Stored items from a collection
==============================

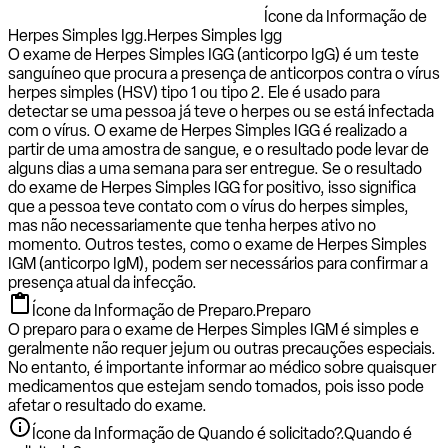
Ícone da Informação de
Herpes Simples Igg.
Herpes Simples Igg
O exame de Herpes Simples IGG (anticorpo IgG) é um teste
sanguíneo que procura a presença de anticorpos contra o vírus
herpes simples (HSV) tipo 1 ou tipo 2. Ele é usado para
detectar se uma pessoa já teve o herpes ou se está infectada
com o vírus. O exame de Herpes Simples IGG é realizado a
partir de uma amostra de sangue, e o resultado pode levar de
alguns dias a uma semana para ser entregue. Se o resultado
do exame de Herpes Simples IGG for positivo, isso significa
que a pessoa teve contato com o vírus do herpes simples,
mas não necessariamente que tenha herpes ativo no
momento. Outros testes, como o exame de Herpes Simples
IGM (anticorpo IgM), podem ser necessários para confirmar a
presença atual da infecção.
Ícone da Informação de Preparo.
Preparo
O preparo para o exame de Herpes Simples IGM é simples e
geralmente não requer jejum ou outras precauções especiais.
No entanto, é importante informar ao médico sobre quaisquer
medicamentos que estejam sendo tomados, pois isso pode
afetar o resultado do exame.
Ícone da Informação de Quando é solicitado?.
Quando é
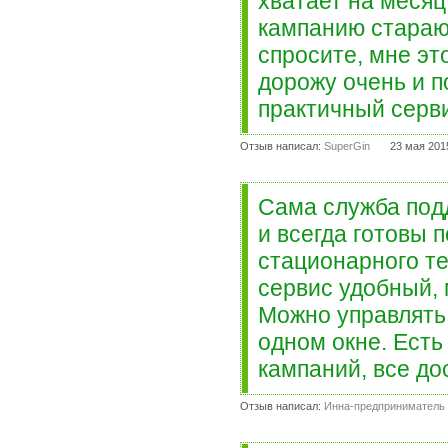
хватает на меся
кампанию стараюс
спросите, мне эт
дорожу очень и п
практичный серв
Отзыв написал:
SuperGin
23 мая 201
Сама служба под
и всегда готовы 
стационарного те
сервис удобный, 
Можно управлять
одном окне. Есть
кампаний, все до
Отзыв написал:
Инна-предприниматель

==============================

Try it: Write out each entry exactly as given, omitting any picture.

Answer box:
Ícone da Informação de
Herpes Simples Igg.
Herpes Simples Igg
O exame de Herpes Simples IGG (anticorpo IgG) é um teste
sanguíneo que procura a presença de anticorpos contra o vírus
herpes simples (HSV) tipo 1 ou tipo 2. Ele é usado para
detectar se uma pessoa já teve o herpes ou se está infectada
com o vírus. O exame de Herpes Simples IGG é realizado a
partir de uma amostra de sangue, e o resultado pode levar de
alguns dias a uma semana para ser entregue. Se o resultado
do exame de Herpes Simples IGG for positivo, isso significa
que a pessoa teve contato com o vírus do herpes simples,
mas não necessariamente que tenha herpes ativo no
momento. Outros testes, como o exame de Herpes Simples
IGM (anticorpo IgM), podem ser necessários para confirmar a
presença atual da infecção.
Ícone da Informação de Preparo.
Preparo
O preparo para o exame de Herpes Simples IGM é simples e
geralmente não requer jejum ou outras precauções especiais.
No entanto, é importante informar ao médico sobre quaisquer
medicamentos que estejam sendo tomados, pois isso pode
afetar o resultado do exame.
Ícone da Informação de Quando é solicitado?.
Quando é
хватает на меся
кампанию стараюс
спросите, мне эт
дорожу очень и п
практичный серв
Отзыв написал:
SuperGin
23 мая 201
Сама служба под
и всегда готовы 
стационарного те
сервис удобный, 
Можно управлять
одном окне. Есть
кампаний, все до
Отзыв написал:
Инна-предприниматель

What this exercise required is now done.